I’ve mentioned that my town library sells used books. This is one of the main reasons that my house has seven bookshelves are there are still books on the floor. In any event, one of the books that I found was Lingua Latina, a Latin textbook. My oldest daughter, who is eight years old, was very amused by the fact that she was able to “read” Latin. She expressed interest in learning Latin, and I’m going along with it. We picked up a copy of Getting Started With Latin, and we’ve been doing some exercises over the summer.

And then we received the opportunity to read Diary of a Wimpy in Latin. My daughter loves the Wimpy Kid books. She has read all of them multiple times, and we even met author Jeff Kinney at a book signing last year.

The first book in the series has been translated into Latin by Msgr. Daniel B. Gallagher, who works in the Vatican Office of Latin Letters.

It’s essentially the same story. Greg- Gregorius in translation- is about to start middle school, and his journal details his trials and tribulations. He’s a middle child, his family embarrasses him, and he’s fairly unremarkable at school. He is, however, very funny, and his stories are hilarious- especially since his machinations end up being his undoing. It’s refreshing to see that he is usually not particularly bothered by these setbacks; he’s not afraid to laugh at himself. From the curse of the “Tactus Casei” (cheese touch) to older brother Rodericus’ band “Subligar Infantile Spurkatum” (Loded Diaper), middle school has never been funnier.

The Diary of a Wimpy Kid series is immensely popular with children, and this was a perfect choice for a new Latin translation. There have been Latin translations of modern children’s books for years: The Cat in the Hat, Winnie the Pooh, and even Harry Potter. But Wimpy Kid differs from the others because it offers Latin translation in easily manageable chunks, and the series is still wildly popular and easy for students to relate to.

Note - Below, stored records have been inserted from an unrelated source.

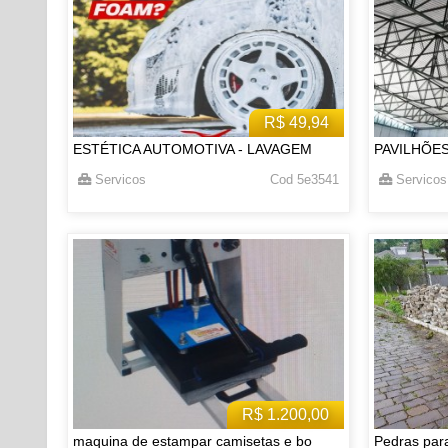
R$ 49,94
ESTÉTICA AUTOMOTIVA - LAVAGEM
PAVILHÕE
Servicos
Cod 5e3541
Servicos
R$ 1.200,00
maquina de estampar camisetas e bo
Pedras par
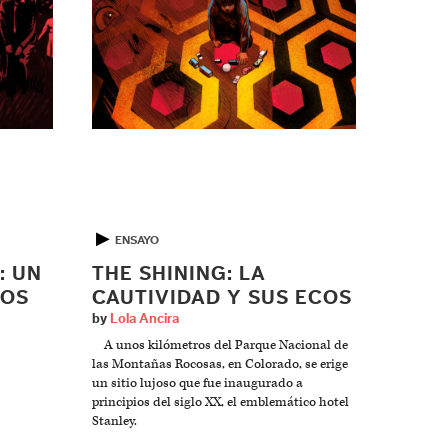
▶
ENSAYO
: UN
THE SHINING: LA
TOS
CAUTIVIDAD Y SUS ECOS
by
Lola Ancira
A unos kilómetros del Parque Nacional de
las Montañas Rocosas, en Colorado, se erige
un sitio lujoso que fue inaugurado a
principios del siglo XX, el emblemático hotel
Stanley.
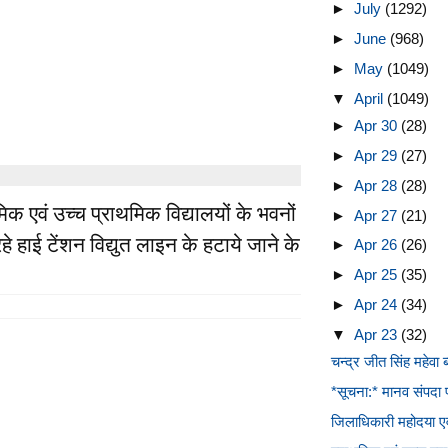
►
July
(1292)
►
June
(968)
►
May
(1049)
▼
April
(1049)
►
Apr 30
(28)
►
Apr 29
(27)
►
Apr 28
(28)
िक एवं उच्च प्राथमिक विद्यालयों के भवनों
►
Apr 27
(21)
े हाई टेंशन विद्युत लाइन के हटाये जाने के
►
Apr 26
(26)
►
Apr 25
(35)
►
Apr 24
(34)
▼
Apr 23
(32)
चन्द्र जीत सिंह महेवा ब
*सूचना:* मानव संपदा प
जिलाधिकारी महोदया एव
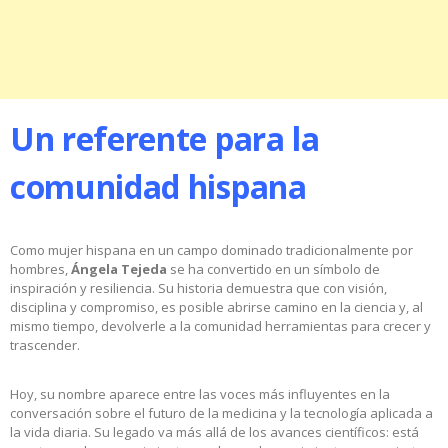
Un referente para la
comunidad hispana
Como mujer hispana en un campo dominado tradicionalmente por
hombres,
Ángela Tejeda
se ha convertido en un símbolo de
inspiración y resiliencia. Su historia demuestra que con visión,
disciplina y compromiso, es posible abrirse camino en la ciencia y, al
mismo tiempo, devolverle a la comunidad herramientas para crecer y
trascender.
Hoy, su nombre aparece entre las voces más influyentes en la
conversación sobre el futuro de la medicina y la tecnología aplicada a
la vida diaria. Su legado va más allá de los avances científicos: está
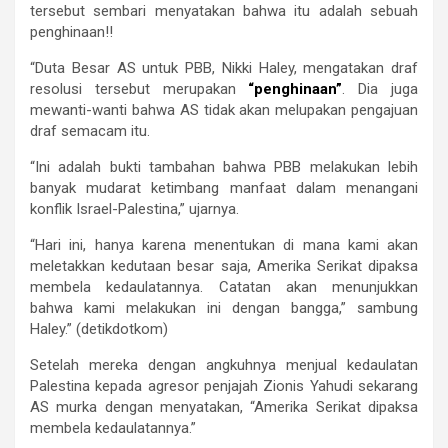
tersebut sembari menyatakan bahwa itu adalah sebuah
penghinaan!!
“Duta Besar AS untuk PBB, Nikki Haley, mengatakan draf
resolusi tersebut merupakan
“penghinaan”
. Dia juga
mewanti-wanti bahwa AS tidak akan melupakan pengajuan
draf semacam itu.
“Ini adalah bukti tambahan bahwa PBB melakukan lebih
banyak mudarat ketimbang manfaat dalam menangani
konflik Israel-Palestina,” ujarnya.
“Hari ini, hanya karena menentukan di mana kami akan
meletakkan kedutaan besar saja, Amerika Serikat dipaksa
membela kedaulatannya. Catatan akan menunjukkan
bahwa kami melakukan ini dengan bangga,” sambung
Haley.” (detikdotkom)
Setelah mereka dengan angkuhnya menjual kedaulatan
Palestina kepada agresor penjajah Zionis Yahudi sekarang
AS murka dengan menyatakan, “Amerika Serikat dipaksa
membela kedaulatannya.”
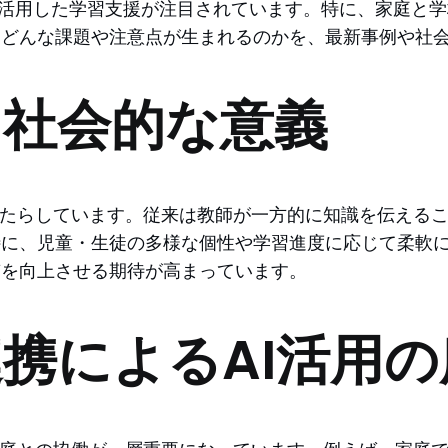
Iを活用した学習支援が注目されています。特に、家庭と学
たどんな課題や注意点が生まれるのかを、最新事例や社
と社会的な意義
もたらしています。従来は教師が一方的に知識を伝えるこ
に、児童・生徒の多様な個性や学習進度に応じて柔軟に
質を向上させる期待が高まっています。
携によるAI活用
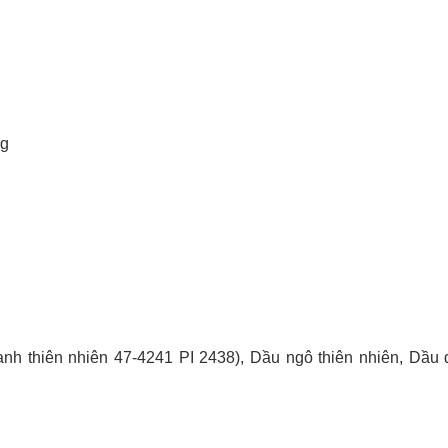
mg
anh thiên nhiên 47-4241 PI 2438), Dầu ngô thiên nhiên, Dầu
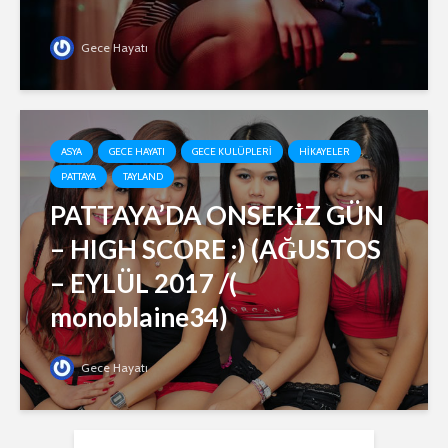
Gece Hayatı
ASYA
GECE HAYATI
GECE KULÜPLERI
HIKAYELER
PATTAYA
TAYLAND
PATTAYA’DA ONSEKİZ GÜN
– HIGH SCORE :) (AĞUSTOS
– EYLÜL 2017 /(
monoblaine34)
Gece Hayatı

Now, my Latin experience is minimal at best- a year at prep school and then a semester in college before I decided that I loved the Classics, but it was not the major for me. My daughter’s experience is even less than mine because she’s eight years old and we are meandering through our textbook. But as soon as she found out about my review opportunity, she grabbed her English copy and started translating.

“Oh,” she said “ ‘Puellae foetent’ must mean ‘Girls stink’!” And she was so excited at being able to “figure it out”.

I would recommend Diary of a Wimpy Kid Latin Edition. Much of the Latin is beyond our current abilities, but this gives us a goal to work towards. This book is also good reading practice to become more familiar with pronunciation and vocbulary. I would recommend this book to anyone studying Latin. It’s a wonderful resource, and I’m very grateful that we had the opportunity to try it out.